Verkeerspsychologie is praktisch toepasbaar
Zo’n 50 jaar geleden pakte je als ontwerper een richtlijn uit de kast en ging je aan de slag. Het aantal verkeersdoden bereikte in die tijd een dramatische piek: 3200 mensen verloren in 1972 het leven in het verkeer. Na een scherpe daling tot 570 verkeersdoden in 2014, wordt, ondanks een lichte toename sindsdien, hardop gesproken over nul verkeersdoden als streefcijfer. Is er een causaal verband tussen het verloop van deze slachtoffercijfers en toenemende kennis over verkeersgedrag? Een gesprek met Dick de Waard, hoogleraar verkeerspsychologie en mobiliteitsbehoud aan de Rijksuniversiteit Groningen.
Nettie Bakker
“Mechanisch falen is zeldzaam, dus wordt er al snel naar de mens gewezen als oorzaak van ongevallen. Ik vind dat te beperkt, want het gaat om de interactie tussen mens en machine, mens en andere mensen (weggebruikers), en mens en omgeving. Niemand wil een ongeluk, het is dus beter je te richten op al deze factoren en te bezien waarom het soms mis gaat.”

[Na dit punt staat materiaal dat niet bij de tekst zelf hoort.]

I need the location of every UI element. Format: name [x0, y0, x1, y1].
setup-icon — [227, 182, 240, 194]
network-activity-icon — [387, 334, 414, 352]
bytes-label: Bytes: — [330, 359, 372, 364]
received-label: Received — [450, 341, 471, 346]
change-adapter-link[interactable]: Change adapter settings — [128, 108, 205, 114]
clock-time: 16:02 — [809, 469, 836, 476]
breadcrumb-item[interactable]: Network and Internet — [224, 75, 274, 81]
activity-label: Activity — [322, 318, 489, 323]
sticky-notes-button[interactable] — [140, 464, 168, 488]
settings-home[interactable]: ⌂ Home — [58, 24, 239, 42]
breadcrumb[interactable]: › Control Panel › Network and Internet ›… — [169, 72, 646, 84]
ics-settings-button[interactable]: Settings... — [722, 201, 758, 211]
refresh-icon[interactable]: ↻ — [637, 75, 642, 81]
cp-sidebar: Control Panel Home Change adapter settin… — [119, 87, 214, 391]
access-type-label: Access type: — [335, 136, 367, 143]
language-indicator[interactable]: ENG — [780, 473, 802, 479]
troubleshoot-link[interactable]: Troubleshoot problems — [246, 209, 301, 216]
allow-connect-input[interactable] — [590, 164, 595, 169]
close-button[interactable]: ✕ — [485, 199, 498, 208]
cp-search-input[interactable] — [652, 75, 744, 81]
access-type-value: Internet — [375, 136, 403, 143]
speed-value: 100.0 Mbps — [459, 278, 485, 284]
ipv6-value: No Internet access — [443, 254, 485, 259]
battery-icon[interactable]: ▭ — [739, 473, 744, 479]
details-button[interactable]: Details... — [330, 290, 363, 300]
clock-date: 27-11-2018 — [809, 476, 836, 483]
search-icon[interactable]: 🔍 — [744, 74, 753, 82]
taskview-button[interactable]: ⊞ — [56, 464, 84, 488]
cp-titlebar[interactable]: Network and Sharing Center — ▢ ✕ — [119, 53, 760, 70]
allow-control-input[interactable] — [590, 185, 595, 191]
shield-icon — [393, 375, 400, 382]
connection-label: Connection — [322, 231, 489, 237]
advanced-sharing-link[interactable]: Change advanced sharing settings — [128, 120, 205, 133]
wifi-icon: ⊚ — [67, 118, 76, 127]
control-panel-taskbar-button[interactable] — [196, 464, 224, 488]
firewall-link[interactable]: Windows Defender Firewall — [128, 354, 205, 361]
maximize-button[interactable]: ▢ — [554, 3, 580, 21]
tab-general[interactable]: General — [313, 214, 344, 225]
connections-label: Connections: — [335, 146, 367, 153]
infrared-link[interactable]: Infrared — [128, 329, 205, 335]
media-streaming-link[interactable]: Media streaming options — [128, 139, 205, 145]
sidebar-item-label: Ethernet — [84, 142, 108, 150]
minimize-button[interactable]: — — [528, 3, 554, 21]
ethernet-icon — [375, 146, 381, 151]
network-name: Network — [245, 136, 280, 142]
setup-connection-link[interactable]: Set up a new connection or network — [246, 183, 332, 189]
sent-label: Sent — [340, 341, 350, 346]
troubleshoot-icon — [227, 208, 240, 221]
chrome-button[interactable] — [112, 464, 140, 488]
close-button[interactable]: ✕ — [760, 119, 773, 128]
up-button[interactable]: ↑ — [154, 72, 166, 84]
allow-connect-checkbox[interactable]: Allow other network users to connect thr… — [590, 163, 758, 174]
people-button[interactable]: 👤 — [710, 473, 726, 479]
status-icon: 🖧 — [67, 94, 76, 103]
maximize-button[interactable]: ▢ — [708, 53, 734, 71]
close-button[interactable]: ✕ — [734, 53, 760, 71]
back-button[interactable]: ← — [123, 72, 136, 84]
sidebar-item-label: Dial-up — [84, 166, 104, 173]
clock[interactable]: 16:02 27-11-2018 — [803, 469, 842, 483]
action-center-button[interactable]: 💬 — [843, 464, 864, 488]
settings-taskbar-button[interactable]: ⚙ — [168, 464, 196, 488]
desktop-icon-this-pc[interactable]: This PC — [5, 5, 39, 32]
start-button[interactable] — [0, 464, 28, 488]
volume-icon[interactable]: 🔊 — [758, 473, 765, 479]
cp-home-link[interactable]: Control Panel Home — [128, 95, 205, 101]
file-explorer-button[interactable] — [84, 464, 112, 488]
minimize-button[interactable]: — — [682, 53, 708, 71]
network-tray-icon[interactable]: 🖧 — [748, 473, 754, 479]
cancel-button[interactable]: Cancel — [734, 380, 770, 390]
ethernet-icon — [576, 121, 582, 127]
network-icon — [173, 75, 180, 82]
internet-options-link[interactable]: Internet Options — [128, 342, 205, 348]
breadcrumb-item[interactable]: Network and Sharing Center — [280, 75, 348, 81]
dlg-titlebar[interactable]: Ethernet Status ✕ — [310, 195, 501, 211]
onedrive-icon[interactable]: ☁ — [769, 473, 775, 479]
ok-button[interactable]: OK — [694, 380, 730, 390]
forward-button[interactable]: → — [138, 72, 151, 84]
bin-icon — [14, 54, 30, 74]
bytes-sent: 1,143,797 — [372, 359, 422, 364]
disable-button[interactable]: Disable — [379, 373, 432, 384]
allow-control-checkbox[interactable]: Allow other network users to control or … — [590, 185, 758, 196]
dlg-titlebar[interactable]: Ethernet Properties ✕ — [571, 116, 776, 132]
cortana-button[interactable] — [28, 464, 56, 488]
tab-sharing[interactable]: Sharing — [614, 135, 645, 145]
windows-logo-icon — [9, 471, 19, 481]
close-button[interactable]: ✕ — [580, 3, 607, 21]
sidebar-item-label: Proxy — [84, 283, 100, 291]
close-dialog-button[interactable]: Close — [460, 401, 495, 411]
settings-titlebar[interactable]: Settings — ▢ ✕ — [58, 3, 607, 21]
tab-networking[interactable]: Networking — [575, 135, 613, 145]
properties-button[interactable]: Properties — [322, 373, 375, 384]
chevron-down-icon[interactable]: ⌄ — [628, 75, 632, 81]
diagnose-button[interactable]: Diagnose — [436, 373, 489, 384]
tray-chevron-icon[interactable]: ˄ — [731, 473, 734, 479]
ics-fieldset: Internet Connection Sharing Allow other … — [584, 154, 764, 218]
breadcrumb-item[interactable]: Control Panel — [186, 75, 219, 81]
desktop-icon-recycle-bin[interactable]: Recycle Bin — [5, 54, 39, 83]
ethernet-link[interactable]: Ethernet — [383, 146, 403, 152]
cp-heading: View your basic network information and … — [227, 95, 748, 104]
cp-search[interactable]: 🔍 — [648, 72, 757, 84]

We spreken over verkeerspsychologie. “Nooit het droomvak van psychologie-studenten”, ervaart De Waard, maar komen ze via de minor ‘Psychology in Society’ eenmaal in aanraking met verkeerspsychologie, dan vinden studenten dit vakgebied vaak verrassend interessant en toepasbaar in de praktijk van alledag. Dat geeft ze een extra drijfveer.”
Verkeer is gedrag
Kijken we naar de praktijk, is verkeerspsychologie, dan wel kennis van verkeersgedrag, te beschouwen als een vakspecialisme of als wezenlijk onderdeel van de generieke kennis van verkeerskundigen? “Verkeer ís gedrag”, benadrukt De Waard, “en daardoor té omvangrijk voor generalistische kennis, maar met de toenemende basiskennis van verkeersgedrag bij verkeerskundigen, hebben we wel al veel bereikt. Je kunt nog zo mooi ontwerpen, je bereikt niet het gewenste weggedrag als je er niet met de blik van de mens naar kijkt. Ik ben bijvoorbeeld blij dat ik geen choke meer hoef te bedienen na het starten van de auto, maar over mijn automatische ruitenwissers ben ik minder tevreden. Het stoort me dat die net iets later of langzamer aangaan dan ik ze zelf zou activeren. Zo’n ontwerp schiet bij mij dus zijn doel voorbij: comfort bieden en meer aandacht voor het verkeer. Het bewerkt het tegendeel.”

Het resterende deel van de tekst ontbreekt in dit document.